Stack overflow recognition

PXROS-HR implements a task stack guard — a memory space that is placed at the bottom of the stack and cannot be used by the task (see Task stack memory organization below). This memory space is set to the highest priority MPU. The MPU is set to no access in both privileged and unprivileged mode, resulting in an exception (trap) on every access to this area, even if any lower priority MPU is set with allowed access for this area (task’s stack).

The task stack guard must be large enough to protect the stack space for one complete exception frame pushed by hardware on interrupt/trap entry (26/8 words for extended/normal exception frame) or the maximum number of registers that are saved to the task (process) stack inside the kernel at once via a store-multiple instruction (16/10 words).

If the FPU is used, the task stack guard takes the last 128 bytes from the task’s stack. In case of no FPU, it only takes 64 bytes.
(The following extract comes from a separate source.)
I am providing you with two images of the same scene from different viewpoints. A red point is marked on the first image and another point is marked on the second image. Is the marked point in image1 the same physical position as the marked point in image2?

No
The values come from the minimal words that need to be covered and then the size is aligned to 32 bytes to fulfill MPU alignment requirements.
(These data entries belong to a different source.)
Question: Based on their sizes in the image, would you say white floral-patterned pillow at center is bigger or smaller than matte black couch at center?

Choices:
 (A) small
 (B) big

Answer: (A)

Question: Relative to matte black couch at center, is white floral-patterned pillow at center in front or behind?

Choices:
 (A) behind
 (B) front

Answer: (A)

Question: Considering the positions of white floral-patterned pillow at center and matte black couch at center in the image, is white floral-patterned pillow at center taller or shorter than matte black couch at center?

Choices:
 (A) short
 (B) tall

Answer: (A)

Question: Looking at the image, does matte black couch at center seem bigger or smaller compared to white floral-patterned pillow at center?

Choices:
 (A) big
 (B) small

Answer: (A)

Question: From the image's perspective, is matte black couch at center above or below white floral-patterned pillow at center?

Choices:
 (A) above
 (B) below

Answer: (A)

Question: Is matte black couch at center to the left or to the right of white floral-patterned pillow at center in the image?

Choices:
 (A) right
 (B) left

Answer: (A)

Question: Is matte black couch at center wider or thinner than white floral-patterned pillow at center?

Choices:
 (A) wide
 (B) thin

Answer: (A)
128 bytes = 26 words (104 bytes) aligned to 32 bytes
Code 1. Task stack guard size definintion in "pxdef.h"
/* Task stack guard size in bytes.
 * The task stack guard must be large enough to protect the stack space for one complete
 * exception frame pushed by hardware on interrupt/trap entry (26/8 words for
 * extended/normal exception frame) or the maximum number of registers that are saved to
 * the task (process) stack inside the kernel at once via a store-multiple instruction
 * (16/10 words). */
#if defined(__ARM_PCS_VFP)
    #define PX_TASK_STACK_GUARD_SIZE  PXMEM_ADJUST(26 * sizeof(PxUInt32_t))
#else
    #define PX_TASK_STACK_GUARD_SIZE  PXMEM_ADJUST(10 * sizeof(PxUInt32_t))

The stack grows downwards, meaning it goes from the end address to the start address because, in PXROS-HR, the start address is lower than the end address.